Digital Storage Architectures: HDD, SSD, and NVMe

Magnetic Hard Disk Drives

A hard disk drive stores data as patterns of magnetic polarity on aluminium or glass platters coated with a ferromagnetic material, typically a cobalt alloy. Multiple platters spin on a shared spindle at a fixed angular velocity — most consumer drives spin at 5,400 or 7,200 revolutions per minute, while high-performance enterprise drives reach 10,000 or 15,000 RPM.

Read-write heads float nanometres above each platter surface on an aerodynamic air bearing created by the platter's rotation. The head assembly pivots on a voice-coil actuator, sweeping the heads across the platter radius to access different tracks. Positioning the head over the correct track (seek) and then waiting for the target sector to rotate beneath it (rotational latency) together constitute the mechanical access time, which ranges from a few milliseconds to over 20 milliseconds for random access patterns.

Exposed hard disk drive showing aluminium platters and read-write head assembly — Exposed hard disk drive showing the aluminium platter stack and actuator arm.

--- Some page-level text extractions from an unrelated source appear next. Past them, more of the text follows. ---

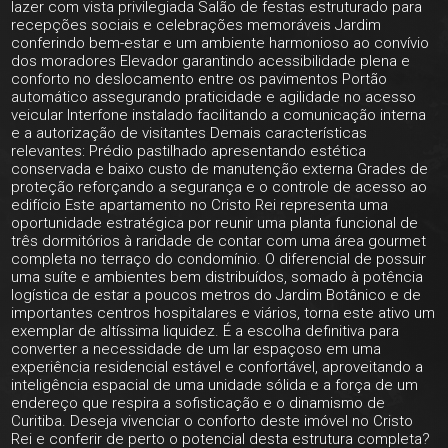
lazer com vista privilegiada Salão de festas estruturado para
recepções sociais e celebrações memoráveis Jardim
conferindo bem-estar e um ambiente harmonioso ao convívio
dos moradores Elevador garantindo acessibilidade plena e
conforto no deslocamento entre os pavimentos Portão
automático assegurando praticidade e agilidade no acesso
veicular Interfone instalado facilitando a comunicação interna
e a autorização de visitantes Demais características
relevantes: Prédio pastilhado apresentando estética
conservada e baixo custo de manutenção externa Grades de
proteção reforçando a segurança e o controle de acesso ao
edifício Este apartamento no Cristo Rei representa uma
oportunidade estratégica por reunir uma planta funcional de
três dormitórios à raridade de contar com uma área gourmet
completa no terraço do condomínio. O diferencial de possuir
uma suíte e ambientes bem distribuídos, somado à potência
logística de estar a poucos metros do Jardim Botânico e de
importantes centros hospitalares e viários, torna este ativo um
exemplar de altíssima liquidez. É a escolha definitiva para
converter a necessidade de um lar espaçoso em uma
experiência residencial estável e confortável, aproveitando a
inteligência espacial de uma unidade sólida e a força de um
endereço que respira a sofisticação e o dinamismo de
Curitiba. Deseja vivenciar o conforto deste imóvel no Cristo
Rei e conferir de perto o potencial desta estrutura completa?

Source: Wikimedia Commons (CC BY-SA).

Track and Sector Geometry

Each platter surface is divided into concentric tracks and each track into fixed-size sectors. Modern drives use 4,096-byte Advanced Format sectors (standardised by the International Disk Drive Equipment and Materials Association, IDEMA) rather than the legacy 512-byte sectors. The drive firmware translates the host's Logical Block Address (LBA) space to physical cylinder-head-sector (CHS) locations internally, abstracting the geometry from the operating system.

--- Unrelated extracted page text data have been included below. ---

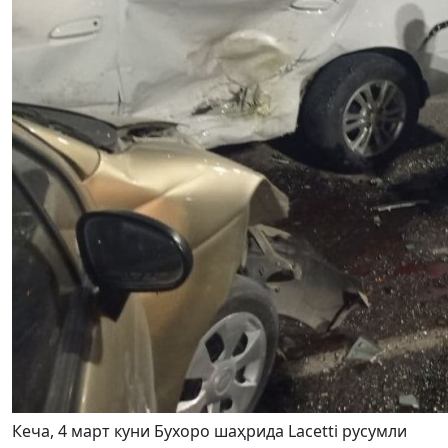
Кеча, 4 март куни Бухоро шаҳрида Lacetti русумли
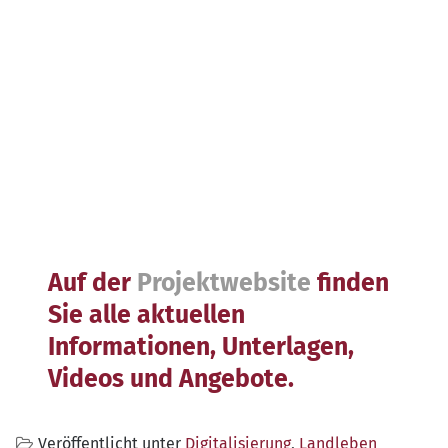
Auf der
Projektwebsite
finden
Sie alle aktuellen
Informationen, Unterlagen,
Videos und Angebote.
Veröffentlicht unter
Digitalisierung
,
Landleben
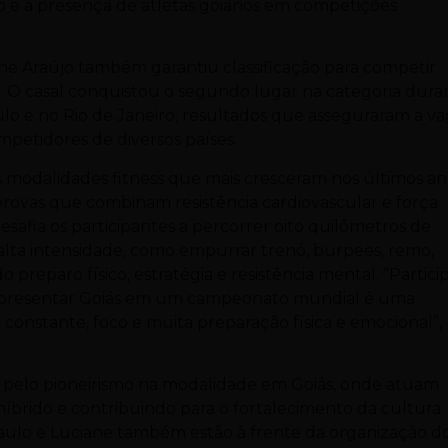
 e a presença de atletas goianos em competições
ane Araújo também garantiu classificação para competir
 O casal conquistou o segundo lugar na categoria dura
aulo e no Rio de Janeiro, resultados que asseguraram a v
etidores de diversos países.
s modalidades fitness que mais cresceram nos últimos an
provas que combinam resistência cardiovascular e força
afia os participantes a percorrer oito quilômetros de
e alta intensidade, como empurrar trenó, burpees, remo,
o preparo físico, estratégia e resistência mental. “Partici
epresentar Goiás em um campeonato mundial é uma
 constante, foco e muita preparação física e emocional”,
a pelo pioneirismo na modalidade em Goiás, onde atuam
híbrido e contribuindo para o fortalecimento da cultura
Paulo e Luciane também estão à frente da organização d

Zone Bit Recording (ZBR) places more sectors on outer tracks, which are physically longer, increasing the linear density uniformly. This means outer zones have higher sequential throughput than inner zones, a characteristic measurable in standard storage benchmarks.

Shingled Magnetic Recording

Shingled Magnetic Recording (SMR) increases areal density by allowing write tracks to overlap read tracks, like roof shingles. Because writing to one track partially overwrites its neighbour, SMR drives must perform read-modify-write operations at the granularity of a zone (typically several hundred megabytes). This makes SMR drives unsuitable for workloads with frequent random writes, but acceptable for sequential archival storage. Host-managed SMR requires explicit zone management from the operating system; drive-managed SMR handles zone buffering internally with a conventional cache region.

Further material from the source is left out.